By typing `??<search term>` you will search **all** help files for the search term. R will return a list of matching articles to you in the help pane. This is considerably slower, since it's searching hundreds or thousands of text files. Try typing `??install` into your console to see how this works.
You will notice that there are two types of results in the help list for install. The help pages should be familiar. But what are "vignettes"? Try clicking on one to find out.
Vignettes are formatted, conversational walkthroughs that are increasingly common (and helpful!) for R packages. Rather than explaining a single function they usually explain some aspect of a package, and how to use it. And, even better for our purposes, they are written in R Markdown. Click the "source" link next to the vignette name in order to see how the author wrote it in R Markdown. This is a great way to learn new tricks.
While you can find vignettes as we just did, a better way is to use the function `browseVignettes()`. This opens a web browser window that lists **all** vignettes installed on your computer. You can then use `cmd`/`ctrl + F` to search using terms in the web browser and quickly find package names, function names, or topics you are looking for.
## Livecoding along
We've now covered the `Console` tab and the `Scripts` pane. These are both areas in which you can write and execute code, but they work a little differently. The `Console` is the place to run code that is short and easy to type, or that you're experimenting with. It will allow you to write a single line of code, and after you hit `return`, `R` will execute the command. This is great for "interactive programming", but it isn't so great for building up a complex workflow, or for following along with this workshop!

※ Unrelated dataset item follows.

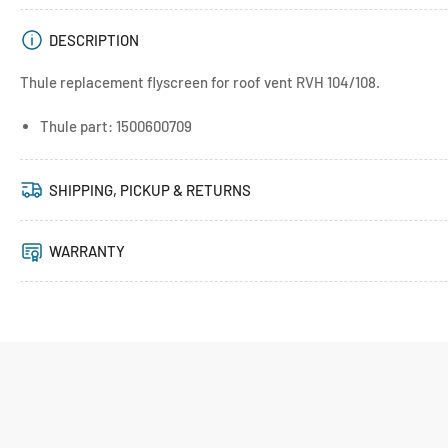
DESCRIPTION
Thule replacement flyscreen for roof vent RVH 104/108.
Thule part: 1500600709
SHIPPING, PICKUP & RETURNS
WARRANTY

This is why I have recommended that you create a new script to follow along with this workshop. Again, you get a new script by going to `File > New File > R Script`. You can write multiple lines of code and then execute each one in any order (although keeping a logical sequence from top to bottom will help you keep track of what you're doing). In an `R` script, everything is expected to be valid R code.
```{r example of a code block, eval = FALSE}
You can't write this in an R script because it is plain text. This will
cause an error.
# If you want to write text or notes to yourself, use the "#" symbol at the start of
# every line to "comment" out that line. You can also put "#" in the middle of
# a line in order to add a comment - everything after will be ignored.
1 + 1 # this is valid R syntax
print("hello world") # this is also valid R syntax
```
To run code from your `R` script, put your cursor on the line you want to run and either hit the run button with the green arrow at the top left or (my preferred method) type `cmd + return` (on Mac) or `ctrl + return` (on PC).